Records excerpted from a collection:
-=-=-=-=-
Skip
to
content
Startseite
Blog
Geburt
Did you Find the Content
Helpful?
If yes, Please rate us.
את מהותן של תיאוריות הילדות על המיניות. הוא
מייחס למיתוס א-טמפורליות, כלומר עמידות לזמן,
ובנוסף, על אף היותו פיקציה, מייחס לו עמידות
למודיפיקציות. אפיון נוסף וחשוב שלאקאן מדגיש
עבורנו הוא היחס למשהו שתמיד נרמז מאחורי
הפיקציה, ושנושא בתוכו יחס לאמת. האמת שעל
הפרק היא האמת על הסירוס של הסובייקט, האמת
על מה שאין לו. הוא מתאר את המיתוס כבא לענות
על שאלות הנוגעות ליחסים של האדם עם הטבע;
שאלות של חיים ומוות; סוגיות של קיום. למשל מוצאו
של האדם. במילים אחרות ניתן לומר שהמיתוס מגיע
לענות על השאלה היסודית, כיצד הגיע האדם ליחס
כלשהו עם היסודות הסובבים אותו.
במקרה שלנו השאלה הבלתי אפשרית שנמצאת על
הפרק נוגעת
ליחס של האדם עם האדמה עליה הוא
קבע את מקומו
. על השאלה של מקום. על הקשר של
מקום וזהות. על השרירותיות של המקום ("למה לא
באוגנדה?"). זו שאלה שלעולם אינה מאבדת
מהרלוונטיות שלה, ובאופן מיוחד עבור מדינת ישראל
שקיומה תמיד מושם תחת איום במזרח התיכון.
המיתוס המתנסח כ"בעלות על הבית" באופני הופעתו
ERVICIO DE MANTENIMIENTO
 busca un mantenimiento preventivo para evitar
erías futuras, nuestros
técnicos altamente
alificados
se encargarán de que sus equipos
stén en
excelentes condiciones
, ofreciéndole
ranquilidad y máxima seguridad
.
-=-=-=-=-
- WHAT IS BEING ASKED: With nothing added or dropped, write out every entry.

- WRITTEN RESPONSE:
Skip
to
content
Startseite
Blog
Geburt
Did you Find the Content
Helpful?
If yes, Please rate us.
את מהותן של תיאוריות הילדות על המיניות. הוא
מייחס למיתוס א-טמפורליות, כלומר עמידות לזמן,
ובנוסף, על אף היותו פיקציה, מייחס לו עמידות
למודיפיקציות. אפיון נוסף וחשוב שלאקאן מדגיש
עבורנו הוא היחס למשהו שתמיד נרמז מאחורי
הפיקציה, ושנושא בתוכו יחס לאמת. האמת שעל
הפרק היא האמת על הסירוס של הסובייקט, האמת
על מה שאין לו. הוא מתאר את המיתוס כבא לענות
על שאלות הנוגעות ליחסים של האדם עם הטבע;
שאלות של חיים ומוות; סוגיות של קיום. למשל מוצאו
של האדם. במילים אחרות ניתן לומר שהמיתוס מגיע
לענות על השאלה היסודית, כיצד הגיע האדם ליחס
כלשהו עם היסודות הסובבים אותו.
במקרה שלנו השאלה הבלתי אפשרית שנמצאת על
הפרק נוגעת
ליחס של האדם עם האדמה עליה הוא
קבע את מקומו
. על השאלה של מקום. על הקשר של
מקום וזהות. על השרירותיות של המקום ("למה לא
באוגנדה?"). זו שאלה שלעולם אינה מאבדת
מהרלוונטיות שלה, ובאופן מיוחד עבור מדינת ישראל
שקיומה תמיד מושם תחת איום במזרח התיכון.
המיתוס המתנסח כ"בעלות על הבית" באופני הופעתו
ERVICIO DE MANTENIMIENTO
 busca un mantenimiento preventivo para evitar
erías futuras, nuestros
técnicos altamente
alificados
se encargarán de que sus equipos
stén en
excelentes condiciones
, ofreciéndole
ranquilidad y máxima seguridad
.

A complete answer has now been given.